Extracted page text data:
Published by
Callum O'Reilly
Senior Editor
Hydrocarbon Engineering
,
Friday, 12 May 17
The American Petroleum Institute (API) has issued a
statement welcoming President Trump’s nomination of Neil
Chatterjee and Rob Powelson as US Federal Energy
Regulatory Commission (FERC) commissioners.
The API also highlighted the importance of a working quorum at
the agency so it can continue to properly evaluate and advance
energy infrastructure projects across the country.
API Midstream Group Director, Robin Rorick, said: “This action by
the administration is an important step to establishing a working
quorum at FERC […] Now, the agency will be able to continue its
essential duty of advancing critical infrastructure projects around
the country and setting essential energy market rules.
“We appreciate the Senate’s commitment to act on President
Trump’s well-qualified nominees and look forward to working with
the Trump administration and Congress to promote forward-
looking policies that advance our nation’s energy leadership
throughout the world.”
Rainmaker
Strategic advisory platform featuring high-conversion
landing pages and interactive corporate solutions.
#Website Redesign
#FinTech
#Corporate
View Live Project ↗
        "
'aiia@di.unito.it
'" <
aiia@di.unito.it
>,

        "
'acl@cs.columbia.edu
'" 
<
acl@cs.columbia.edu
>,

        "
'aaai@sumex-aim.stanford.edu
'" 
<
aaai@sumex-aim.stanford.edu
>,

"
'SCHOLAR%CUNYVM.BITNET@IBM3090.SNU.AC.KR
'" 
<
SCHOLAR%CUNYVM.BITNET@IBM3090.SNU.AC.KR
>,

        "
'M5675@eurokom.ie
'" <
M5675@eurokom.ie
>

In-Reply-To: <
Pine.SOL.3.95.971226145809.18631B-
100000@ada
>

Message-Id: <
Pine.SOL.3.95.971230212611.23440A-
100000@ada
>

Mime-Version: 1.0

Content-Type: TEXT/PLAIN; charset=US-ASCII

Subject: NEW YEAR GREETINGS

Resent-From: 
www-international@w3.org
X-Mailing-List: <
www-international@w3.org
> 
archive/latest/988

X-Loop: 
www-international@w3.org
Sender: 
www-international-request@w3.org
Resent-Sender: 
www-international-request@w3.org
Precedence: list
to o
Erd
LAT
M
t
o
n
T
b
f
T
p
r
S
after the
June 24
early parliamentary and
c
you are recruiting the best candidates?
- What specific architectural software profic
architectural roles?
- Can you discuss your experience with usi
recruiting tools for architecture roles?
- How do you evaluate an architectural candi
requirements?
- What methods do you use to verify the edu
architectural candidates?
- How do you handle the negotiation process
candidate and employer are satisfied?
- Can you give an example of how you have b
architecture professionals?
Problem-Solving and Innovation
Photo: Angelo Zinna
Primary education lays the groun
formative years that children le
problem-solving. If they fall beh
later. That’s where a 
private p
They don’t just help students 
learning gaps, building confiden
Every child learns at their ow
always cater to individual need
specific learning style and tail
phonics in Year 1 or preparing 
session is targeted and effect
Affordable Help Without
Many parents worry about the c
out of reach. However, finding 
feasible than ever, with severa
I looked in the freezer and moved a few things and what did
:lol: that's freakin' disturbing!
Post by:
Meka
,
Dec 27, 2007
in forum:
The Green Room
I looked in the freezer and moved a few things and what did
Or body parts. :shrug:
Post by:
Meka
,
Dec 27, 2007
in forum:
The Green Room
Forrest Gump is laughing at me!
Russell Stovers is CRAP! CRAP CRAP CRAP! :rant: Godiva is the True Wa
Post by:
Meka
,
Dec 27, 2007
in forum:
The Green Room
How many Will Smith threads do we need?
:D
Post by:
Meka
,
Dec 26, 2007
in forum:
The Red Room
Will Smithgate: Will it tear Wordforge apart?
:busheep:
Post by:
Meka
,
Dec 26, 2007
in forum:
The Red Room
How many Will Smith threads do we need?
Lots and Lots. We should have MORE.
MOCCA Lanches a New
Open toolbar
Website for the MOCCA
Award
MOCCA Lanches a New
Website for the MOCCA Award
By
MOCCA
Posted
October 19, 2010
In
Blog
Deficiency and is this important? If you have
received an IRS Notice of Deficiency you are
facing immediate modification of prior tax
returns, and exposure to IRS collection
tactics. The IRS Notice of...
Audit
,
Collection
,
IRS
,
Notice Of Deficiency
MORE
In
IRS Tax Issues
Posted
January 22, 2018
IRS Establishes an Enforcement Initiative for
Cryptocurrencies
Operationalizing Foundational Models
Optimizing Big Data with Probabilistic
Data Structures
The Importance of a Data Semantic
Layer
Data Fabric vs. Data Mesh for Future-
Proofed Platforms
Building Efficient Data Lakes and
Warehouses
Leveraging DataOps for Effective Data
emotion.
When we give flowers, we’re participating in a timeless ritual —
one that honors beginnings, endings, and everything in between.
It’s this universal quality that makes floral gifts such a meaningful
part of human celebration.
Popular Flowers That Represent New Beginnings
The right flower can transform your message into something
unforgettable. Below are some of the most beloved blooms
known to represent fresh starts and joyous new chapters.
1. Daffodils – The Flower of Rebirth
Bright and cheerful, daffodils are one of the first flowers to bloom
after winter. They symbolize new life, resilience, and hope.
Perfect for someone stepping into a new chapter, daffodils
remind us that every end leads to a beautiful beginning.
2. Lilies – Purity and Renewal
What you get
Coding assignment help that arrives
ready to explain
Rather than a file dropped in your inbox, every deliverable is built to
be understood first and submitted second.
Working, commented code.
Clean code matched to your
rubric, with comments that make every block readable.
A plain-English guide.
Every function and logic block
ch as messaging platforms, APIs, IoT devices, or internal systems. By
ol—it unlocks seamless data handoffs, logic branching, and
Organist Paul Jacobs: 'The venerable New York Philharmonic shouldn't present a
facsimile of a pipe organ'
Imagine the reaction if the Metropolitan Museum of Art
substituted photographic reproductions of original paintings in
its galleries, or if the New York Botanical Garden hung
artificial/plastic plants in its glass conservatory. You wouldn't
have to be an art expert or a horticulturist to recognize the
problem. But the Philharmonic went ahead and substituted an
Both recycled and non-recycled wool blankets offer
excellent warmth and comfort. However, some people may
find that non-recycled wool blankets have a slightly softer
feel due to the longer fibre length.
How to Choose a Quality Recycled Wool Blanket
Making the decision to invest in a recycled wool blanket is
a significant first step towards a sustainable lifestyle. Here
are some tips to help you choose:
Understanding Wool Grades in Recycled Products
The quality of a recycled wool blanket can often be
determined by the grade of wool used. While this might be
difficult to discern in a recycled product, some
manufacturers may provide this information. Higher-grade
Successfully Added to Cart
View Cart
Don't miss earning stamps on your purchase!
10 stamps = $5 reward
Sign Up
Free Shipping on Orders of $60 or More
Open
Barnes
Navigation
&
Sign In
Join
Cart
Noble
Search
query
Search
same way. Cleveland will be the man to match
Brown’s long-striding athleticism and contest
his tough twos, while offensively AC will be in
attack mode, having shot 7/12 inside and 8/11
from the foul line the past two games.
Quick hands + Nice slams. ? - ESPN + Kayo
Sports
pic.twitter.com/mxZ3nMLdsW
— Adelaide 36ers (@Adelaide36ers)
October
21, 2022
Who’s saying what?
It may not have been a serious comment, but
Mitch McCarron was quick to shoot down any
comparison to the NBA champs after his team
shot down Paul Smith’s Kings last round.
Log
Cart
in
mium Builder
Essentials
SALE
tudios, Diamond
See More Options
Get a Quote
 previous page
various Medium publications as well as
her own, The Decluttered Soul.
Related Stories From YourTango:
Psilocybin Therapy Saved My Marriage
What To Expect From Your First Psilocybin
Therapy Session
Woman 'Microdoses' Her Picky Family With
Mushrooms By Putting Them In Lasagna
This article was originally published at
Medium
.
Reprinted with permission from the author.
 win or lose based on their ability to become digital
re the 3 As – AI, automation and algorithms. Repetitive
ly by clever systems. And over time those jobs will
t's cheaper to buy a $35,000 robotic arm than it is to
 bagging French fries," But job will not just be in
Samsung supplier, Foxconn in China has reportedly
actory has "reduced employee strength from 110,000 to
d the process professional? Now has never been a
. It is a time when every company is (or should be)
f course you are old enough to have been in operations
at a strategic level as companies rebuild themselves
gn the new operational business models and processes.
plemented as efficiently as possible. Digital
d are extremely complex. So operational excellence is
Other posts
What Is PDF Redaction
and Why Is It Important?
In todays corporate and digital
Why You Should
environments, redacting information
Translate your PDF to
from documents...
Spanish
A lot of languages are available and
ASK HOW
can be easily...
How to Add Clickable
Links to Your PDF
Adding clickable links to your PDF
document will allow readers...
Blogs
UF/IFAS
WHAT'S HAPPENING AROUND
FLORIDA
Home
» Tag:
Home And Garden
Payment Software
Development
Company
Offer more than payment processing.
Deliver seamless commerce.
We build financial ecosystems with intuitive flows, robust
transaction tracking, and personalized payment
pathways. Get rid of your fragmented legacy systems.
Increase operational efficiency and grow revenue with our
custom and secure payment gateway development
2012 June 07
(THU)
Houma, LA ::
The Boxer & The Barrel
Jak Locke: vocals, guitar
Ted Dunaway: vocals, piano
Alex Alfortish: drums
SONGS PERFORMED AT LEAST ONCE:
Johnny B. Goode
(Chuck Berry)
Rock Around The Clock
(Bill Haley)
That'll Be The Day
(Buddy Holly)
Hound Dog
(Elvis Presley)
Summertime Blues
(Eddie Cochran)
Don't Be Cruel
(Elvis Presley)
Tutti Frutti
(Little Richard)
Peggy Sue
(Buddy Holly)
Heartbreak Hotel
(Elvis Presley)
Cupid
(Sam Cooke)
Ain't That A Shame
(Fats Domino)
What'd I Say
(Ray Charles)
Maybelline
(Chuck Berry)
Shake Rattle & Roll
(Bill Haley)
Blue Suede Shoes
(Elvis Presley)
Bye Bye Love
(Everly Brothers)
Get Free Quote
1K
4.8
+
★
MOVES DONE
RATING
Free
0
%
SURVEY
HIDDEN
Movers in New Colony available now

#### Work task
Produce only the lines from the line containing "pathways. Get rid" through the line containing "(Sam Cooke)", inclusive of both, exactly as they stand in the entries above.

#### Response to the exercise
pathways. Get rid of your fragmented legacy systems.
Increase operational efficiency and grow revenue with our
custom and secure payment gateway development
2012 June 07
(THU)
Houma, LA ::
The Boxer & The Barrel
Jak Locke: vocals, guitar
Ted Dunaway: vocals, piano
Alex Alfortish: drums
SONGS PERFORMED AT LEAST ONCE:
Johnny B. Goode
(Chuck Berry)
Rock Around The Clock
(Bill Haley)
That'll Be The Day
(Buddy Holly)
Hound Dog
(Elvis Presley)
Summertime Blues
(Eddie Cochran)
Don't Be Cruel
(Elvis Presley)
Tutti Frutti
(Little Richard)
Peggy Sue
(Buddy Holly)
Heartbreak Hotel
(Elvis Presley)
Cupid
(Sam Cooke)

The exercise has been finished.